Keeping a consistent supply voltage while driving a solenoid from battery

arduinobatteriessolenoid

I am working on a project where I would like to pulse a solenoid using an arduino with the power from both coming from 4xAA batteries.

The project is a puzzle, when you solve the puzzle, the solenoid momentarily engages to open a latch.

The puzzle side of the circuit is pretty simple, an arduino pro mini with various LED's, switches, a buzzer and shift registers.

The solenoid is controlled using an N-channel MOSFET connected to one of the arduino outputs.
The entire circuit is powered by a 4xAA nimh battery pack, to power the solenoid I am using an XL6009 based step up booster obtained from ebay, it's set to about 15V at the moment, there are 2 2200uF on the output of the step up to try and supply the solenoid when it is triggered.

Everything is working well except for one part, when the puzzle is solved and the solenoid is triggered, there is just a very small movement from the solenoid, and the LED on the arduino board goes faint.

I suspect that the step up booster is pulling too much power after the solenoid is triggered and causing a voltage drop from the battery and causing the arduino to malfunction.

I tested this theory by disconnecting the input of the step up after charging the capacitors and it all worked as expected.

So my questions are:
Is it likely my theory is correct?
If yes, is there some way I can protect the arduino from this momentary load?

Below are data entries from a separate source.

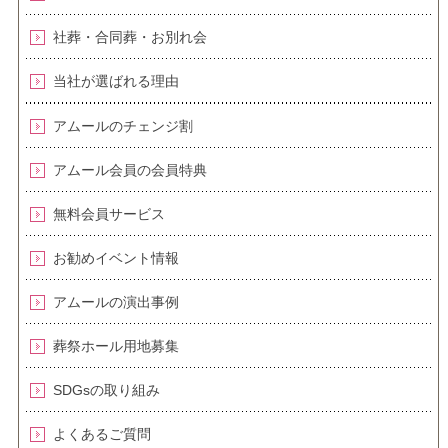
社葬・合同葬・お別れ会
当社が選ばれる理由
アムールのチェンジ割
アムール会員の会員特典
無料会員サービス
お勧めイベント情報
アムールの演出事例
葬祭ホール用地募集
SDGsの取り組み
よくあるご質問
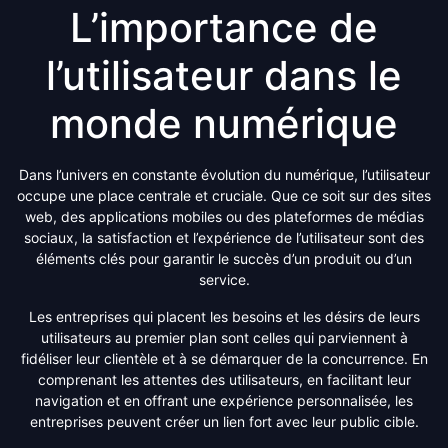
L’importance de
l’utilisateur dans le
monde numérique
Dans l’univers en constante évolution du numérique, l’utilisateur
occupe une place centrale et cruciale. Que ce soit sur des sites
web, des applications mobiles ou des plateformes de médias
sociaux, la satisfaction et l’expérience de l’utilisateur sont des
éléments clés pour garantir le succès d’un produit ou d’un
service.
Les entreprises qui placent les besoins et les désirs de leurs
utilisateurs au premier plan sont celles qui parviennent à
fidéliser leur clientèle et à se démarquer de la concurrence. En
comprenant les attentes des utilisateurs, en facilitant leur
navigation et en offrant une expérience personnalisée, les
entreprises peuvent créer un lien fort avec leur public cible.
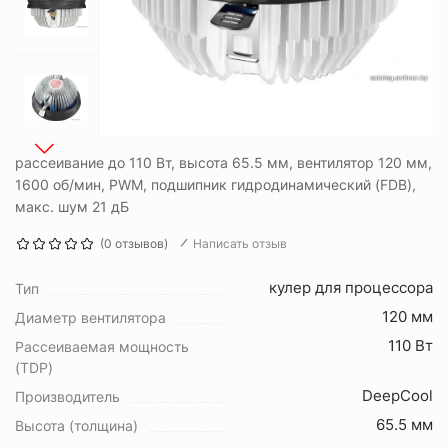
рассеивание до 110 Вт, высота 65.5 мм, вентилятор 120 мм,
1600 об/мин, PWM, подшипник гидродинамический (FDB),
макс. шум 21 дБ
(0 отзывов)
Написать отзыв
кулер для процессора
Тип
120 мм
Диаметр вентилятора
110 Вт
Рассеиваемая мощность
(TDP)
DeepCool
Производитель
65.5 мм
Высота (толщина)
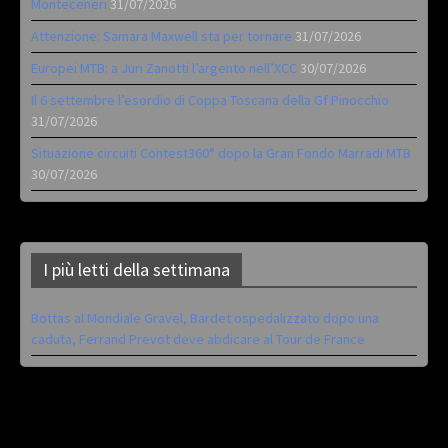
Monteceneri
31/07/2026
Attenzione: Samara Maxwell sta per tornare
31/07/2026
Europei MTB: a Juri Zanotti l’argento nell’XCC
30/07/2026
Il 6 settembre l’esordio di Coppa Toscana della Gf Pinocchio
31/07/2026
Situazione circuiti Contest360° dopo la Gran Fondo Marradi MTB
30/07/2026
I più letti della settimana
Bottas al Mondiale Gravel, Bardet ospedalizzato dopo una
caduta, Ferrand Prevot deve abdicare al Tour de France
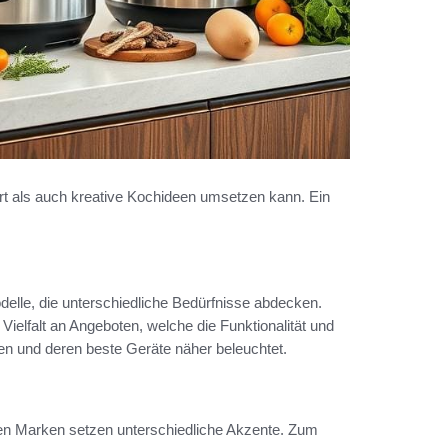
art als auch kreative Kochideen umsetzen kann. Ein
delle, die unterschiedliche Bedürfnisse abdecken.
 Vielfalt an Angeboten, welche die Funktionalität und
en und deren beste Geräte näher beleuchtet.
nen Marken setzen unterschiedliche Akzente. Zum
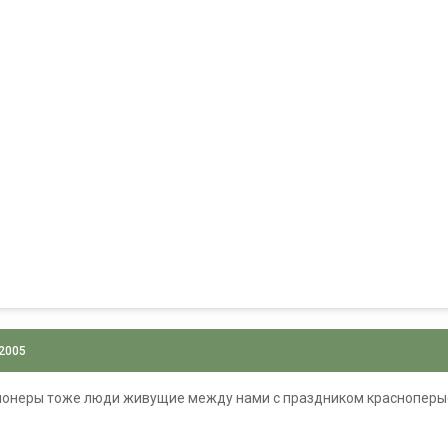
 2005
ионеры тоже люди живущие между нами с праздником красноперы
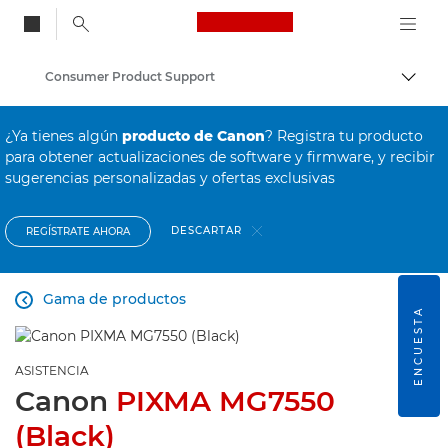
Canon Logo, back to
Consumer Product Support
Activ
Canon
¿Ya tienes algún
producto de Canon
? Registra tu producto
para obtener actualizaciones de software y firmware, y recibir
sugerencias personalizadas y ofertas exclusivas
DESCARTAR
REGÍSTRATE AHORA
Gama de productos

ENCUESTA
ASISTENCIA
Canon
PIXMA MG7550
(Black)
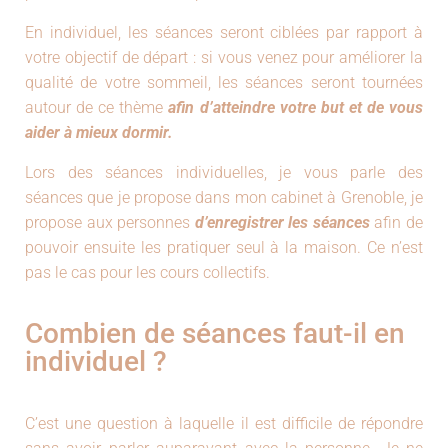
En individuel, les séances seront ciblées par rapport à
votre objectif de départ : si vous venez pour améliorer la
qualité de votre sommeil, les séances seront tournées
autour de ce thème
afin d’atteindre votre but et de vous
aider à mieux dormir.
Lors des séances individuelles, je vous parle des
séances que je propose dans mon cabinet à Grenoble, je
propose aux personnes
d’enregistrer les séances
afin de
pouvoir ensuite les pratiquer seul à la maison. Ce n’est
pas le cas pour les cours collectifs.
Combien de séances faut-il en
individuel ?
C’est une question à laquelle il est difficile de répondre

I thought the capacitors would have done this.

Or am I just dreaming that I can run this circuit from 4xAA's?

Here is the solenoid part of the circuit:

Q1 is a STP16NF06
C3, C4 are 2200uF caps
The lead at the top is an output pin from the arduino
The power marked 18V is coming from the step up

Solenoid circuit

Best Answer

First part of your question can be answered experimentally. Charge those capacitors to 15V, disconnect them from the 15V source, and apply them to the solenoid. If the solenoid operates acceptably then the capacitors have enough capacitance and you're good to go from that perspective. Otherwise you'll need more capacitance (or more voltage!).

Secondly, you may need some way to isolate the drain of the solenoid from the boost regulator output to prevent it from dragging down the input voltage. The easiest way to do that is to use a resistor that is high enough value to prevent overloading the source and low enough to allow the capacitors to charge in a reasonable length of time. Suppose you allow a 25mA charge current, which might be 75mA at the batteries. That would be a 600 ohm resistor, so let's try 680 as a standard value. Power dissipation should not be much but if you use a 1/2W resistor it can't get too hot even if you leave it on.

The time constant of 680\$\Omega\$ and 4400\$\mu\$F is about 3 seconds, so after about 10 seconds or so the capacitors will be fully charged.